Paragraph after paragraph he read: the horror-striking testimony of Nider’s Ant-Hill, the testimony of people who died shrieking at the stake; the recitals of grave-tenders, of jurists and hangmen. Then unexpectedly, among all of this munimental vestige, there appeared before his eyes the name of—Autiel Duryea; and he stopped reading as though invisibly struck.

Thunder clapped near the lodge and rattled the window-panes. The deep rolling of bursting clouds echoed over the valley. But he heard none of it. His eyes were on those two short sentences which his father—someone—had underlined with dark red crayon.

…The execution, four years ago, of Autiel Duryea does not end the Duryea controversy. Time alone can decide whether the Demon has claimed that family from its beginning to its end…

Arthur read on about the trial of Autiel Duryea before Veniti, the Carcassonnean Inquisitor-General; read, with mounting horror, the evidence which had sent that far-gone Duryea to the pillar—the evidence of a bloodless corpse who had been Autiel Duryea’s young brother.

Unmindful now of the tremendous storm which had centered over Timber Lake, unheeding the clatter of windows and the swish of pines on the roof—even of his father who worked down at the lake’s edge in a drenching rain—Arthur fastened his glance to the blurred print of those pages, sinking deeper and deeper into the garbled legends of a dark age…

On the last page of the chapter he again saw the name of his ancestor, Autiel Duryea. He traced a shaking finger over the narrow lines of words, and when he finished reading them he rolled sideways on the bed, and from his lips came a sobbing, mumbling prayer.

“God, oh God in Heaven protect me…”

For he had read:

As in the case of Autiel Duryea we observed that this specimen of vrykolakas preys only upon the blood in its own family. It possesses none of the characteristics of the undead vampire, being usually a living male person of otherwise normal appearances, unsuspecting in inherent demonism.

But this vrykolakas cannot act according to its demoniacal possession unless it is in the presence of a second member of the same family, who acts as a medium between the man and its demon.

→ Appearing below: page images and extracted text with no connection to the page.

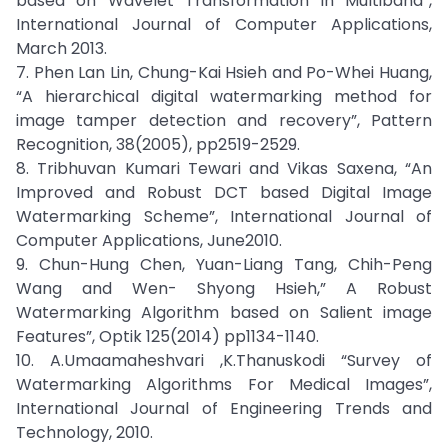
based on Wavelet Transformation in Multiband”,
International Journal of Computer Applications,
March 2013.
7. Phen Lan Lin, Chung-Kai Hsieh and Po-Whei Huang,
“A hierarchical digital watermarking method for
image tamper detection and recovery”, Pattern
Recognition, 38(2005), pp2519-2529.
8. Tribhuvan Kumari Tewari and Vikas Saxena, “An
Improved and Robust DCT based Digital Image
Watermarking Scheme”, International Journal of
Computer Applications, June2010.
9. Chun-Hung Chen, Yuan-Liang Tang, Chih-Peng
Wang and Wen- Shyong Hsieh,” A Robust
Watermarking Algorithm based on Salient image
Features”, Optik 125(2014) pp1134-1140.
10. A.Umaamaheshvari ,K.Thanuskodi “Survey of
Watermarking Algorithms For Medical Images”,
International Journal of Engineering Trends and
Technology, 2010.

This medium has none of the traits of the vampire, but it senses the being of this creature (when the metamorphosis is about to occur) by reason of intense pains in the head and throat. Both the vampire and the medium undergo similar reactions, involving nausea, nocturnal visions, and physical disquietude.

When these two outcasts are within a certain distance of each other, the coalescence of inherent demonism is completed, and the vampire is subject to its attacks, demanding blood for its sustenance. No member of the family is safe at these times, for the vrykolakas, acting in its true agency on earth, will unerringly seek out the blood. In rare cases, where other victims are unavailable, the vampire will even take the blood from the very medium which made it possible.

This vampire is born into certain aged families, and naught but death can destroy it. It is not conscious of its blood-madness, and acts only in a psychic state. The medium, also, is unaware of its terrible role; and when these two are together despite any lapse of years, the fusion of inheritance is so violent that no power known on earth can turn it back.